Tulisan ini adalah catatan kecil sahabat masa kecil saya, yang sedikit saya ubah agar tulisan ini berjiwa sama dengan tulisan tulisan jiwa saya yang lain…

Hari 1 [pertama] : Tahajud saya tetinggal, dan saya begitu sibuk akan dunia saya. Hingga zuhur saya,  saya selesaikan saat ashar mulai memanggil, dan sorenya saya lewati saja masjid yang mengumandangkan azan magrib, padahal suaranya begitu menggetarkan di ujung telinga saya, tapi saya tulikan telinga saya, dan saya lewatkan masjid yang memanggil saya dengan niat saya lakukan bersama isya itupun terlaksana setelah acara kuliah selesai, atau setelah berita di televisi itu habis karena penyiarnya kecapean :)

Hari 2 [kedua]: Tahajud saya tertinggal lagi, dan hal yang sama saya lakukan sebagaimana hari pertama … belum juga tersadar saya bahwa hari ini napas masih dititipkan kepada saya, ah hamba macam apa yah saya ini :( bahkan ketika seorang pengemis tua renta mengetuk ngetuk kaca mobil saya, saya masih saja asyik bersenandung mengikuti jazz tunes dari audio mobil saya yang terhormat itu, lupakah saya bahwa melalui pengemis itu ALLAH memberikan ladang ibadah :(

Hari 3 [ketiga]: saya lalai lagi akan tahujud saya, alarm berbunyi dan saya matikan lagi karena butanya hati saya, ketika Novie meminjamkan novel best seller [twilight] yang lebih dari 200 halaman, dalam waktu tidak lebih dari satu hari saya telah selesai membacanya, tapi enggan sekali saya membaca Al-qur’an walau cuma satu juzz, Al-Qur’an yang 114 surat, hanya surat surat pendek yang  mampu saya hapal itupun hanya satu dua tiga dan empat saja… dan ketika sahabat saya bertanya tentang novel tadi betapa mudah dan lancarnya saya berceloteh bak meteor menceritakan isi dari 300 halaman, bahkan ingat kata perkata yang diucapkan Bella [pemeran di novel itu] :)

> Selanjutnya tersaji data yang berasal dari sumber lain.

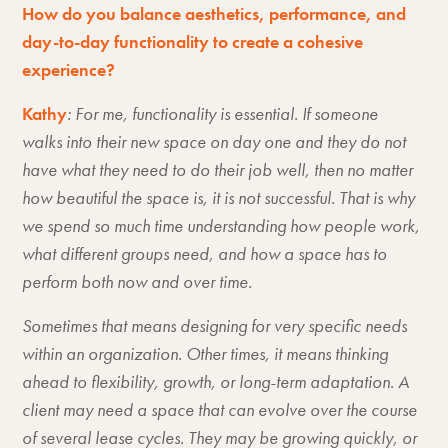
How do you balance aesthetics, performance, and
day-to-day functionality to create a cohesive
experience?
Kathy
: For me, functionality is essential. If someone
walks into their new space on day one and they do not
have what they need to do their job well, then no matter
how beautiful the space is, it is not successful. That is why
we spend so much time understanding how people work,
what different groups need, and how a space has to
perform both now and over time.
Sometimes that means designing for very specific needs
within an organization. Other times, it means thinking
ahead to flexibility, growth, or long-term adaptation. A
client may need a space that can evolve over the course
of several lease cycles. They may be growing quickly, or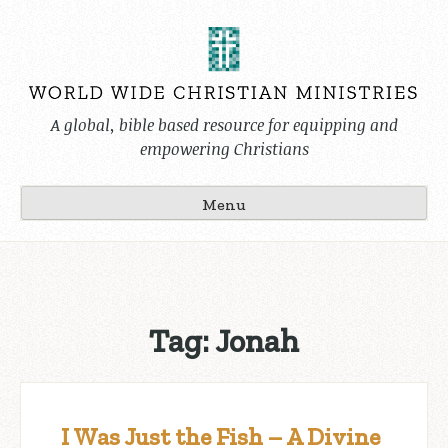
Skip
to
content
A global, bible based resource for equipping and
empowering Christians
Menu
Tag:
Jonah
I Was Just the Fish – A Divine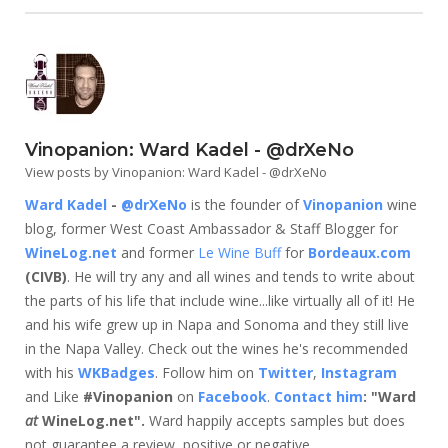
Vinopanion: Ward Kadel - @drXeNo
View posts by Vinopanion: Ward Kadel - @drXeNo
Ward Kadel
-
@drXeNo
is the founder of
Vinopanion
wine
blog, former West Coast Ambassador & Staff Blogger for
WineLog.net
and former
Le Wine Buff
for
Bordeaux.com
(CIVB)
. He will try any and all wines and tends to write about
the parts of his life that include wine...like virtually all of it! He
and his wife grew up in Napa and Sonoma and they still live
in the Napa Valley. Check out the wines he's recommended
with his
WKBadges
. Follow him on
Twitter
,
Instagram
and Like
#Vinopanion
on
Facebook
.
Contact him
: "Ward
at
WineLog.net".
Ward happily accepts samples but does
not guarantee a review, positive or negative.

Hari 4 [empat]: Kembali saya lalai lagi akan tahajud saya, saya lebih suka tidur, bernaung didalam selimut hangat dan AC yang kian menenggelamkan saya dalam kesejukan dunia, lelap karena sorenya saya dan sahabat sahabat kampus saya asik bercengkrama di taman suropati menteng sekedar membicarakan velg mobil kami masing masing, sebegitu mudahnya saya berceloteh padahal bada magrib tadi betapa sulitnya saya merangkai kata-kata untuk saya panjatkan saat berdoa … tidak bisa sepuitis ketika saya berkirim sms cinta ke Nicholas Saputra bahkan :)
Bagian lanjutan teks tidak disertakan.